Clinical Quality 

Clinical Quality

Quality and Patient Safety

Palmetto Health is committed to providing the highest possible level of clinical quality and patient safety. Through the efforts of our physicians and staff, we have significantly reduced harm events and mortality (we rank in the top 10 percent of all hospitals in the nation) and consistently achieve high scores in CMS Appropriate Care Measures. Our success has been remarkable but there is much more to do!

The following key activities are foundational to our overall quality and safety agenda. 

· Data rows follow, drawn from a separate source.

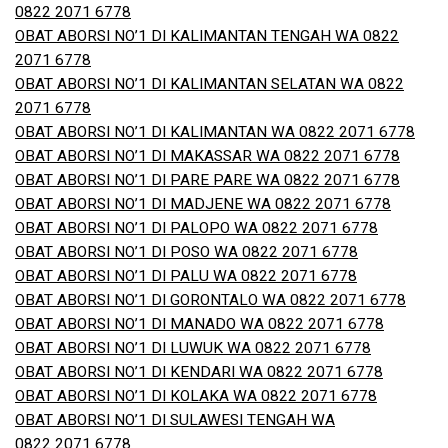
0822 2071 6778
OBAT ABORSI NO’1 DI KALIMANTAN TENGAH WA 0822
2071 6778
OBAT ABORSI NO’1 DI KALIMANTAN SELATAN WA 0822
2071 6778
OBAT ABORSI NO’1 DI KALIMANTAN WA 0822 2071 6778
OBAT ABORSI NO’1 DI MAKASSAR WA 0822 2071 6778
OBAT ABORSI NO’1 DI PARE PARE WA 0822 2071 6778
OBAT ABORSI NO’1 DI MADJENE WA 0822 2071 6778
OBAT ABORSI NO’1 DI PALOPO WA 0822 2071 6778
OBAT ABORSI NO’1 DI POSO WA 0822 2071 6778
OBAT ABORSI NO’1 DI PALU WA 0822 2071 6778
OBAT ABORSI NO’1 DI GORONTALO WA 0822 2071 6778
OBAT ABORSI NO’1 DI MANADO WA 0822 2071 6778
OBAT ABORSI NO’1 DI LUWUK WA 0822 2071 6778
OBAT ABORSI NO’1 DI KENDARI WA 0822 2071 6778
OBAT ABORSI NO’1 DI KOLAKA WA 0822 2071 6778
OBAT ABORSI NO’1 DI SULAWESI TENGAH WA
0822 2071 6778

Central line-associated bloodstream infections

  • CL-BSI reduction activities include central line insertion bundle, daily needs assessment, preferred site selection, and house-wide surveillance for CLABSI.
  • Unnecessary lines should be removed immediately.

CMS Appropriate Care Measures

  • ACMs include acute myocardial infarction, heart failure, community-acquired pneumonia, stroke and surgical care.
  • Each ACM has a set of best practices.  Clinical data is extracted from the EMR for submission to CMS and The Joint Commission.

Multidrug-resistant Organisms

  • MDRO reduction activites include isolation bundles and active MRSA screening for high risk patients. The isolation bundle includes use of personal protective equipment (PPE), correct transmission-based precaution sign, and an isolation order in the computer.
  • Documentation of history of MDRO is located in the Cerner Problem List and Isolation Report.

Pain Management

  • The patient's self-report of pain is the most reliable indicator of the existence of pain.
  • The patient should be informed about potential limitations and adverse effects of pain treatment.
  • Nursing staff is generally responsible for pain assessment and reassessment. Physicians will be contacted to re-evaluate pain management orders based on the ongoing assessment process.

Time Out

  • Timeout occurs just prior to the start of every procedure and involves the verification of the correct patient, correct side and site, correct invasive/surgical procedure, correct patient position, and as applicable any required implants and special equipment or requirements.
  • The  communication process must be active and include at minimum the surgeon, anesthesia provider, nurse and surgical technologist.

 Abuse and Neglect

  • Forms of abuse and neglect include abandonment, emotional, psychological, sexual, verbal, financial or material exploitation, and misappropriation.
  • Report any suspected cases of abuse or neglect to social worker or case manager. If unsure of how to contact these personnel, contact your VPMA (hospital) or VP Clinical Affairs (ambulatory settings).
  • These professionals will facilitate contact with SC DSS or other appropriate agency. However, this does not preclude mandated reporter's responsibility to report to the appropriate agency.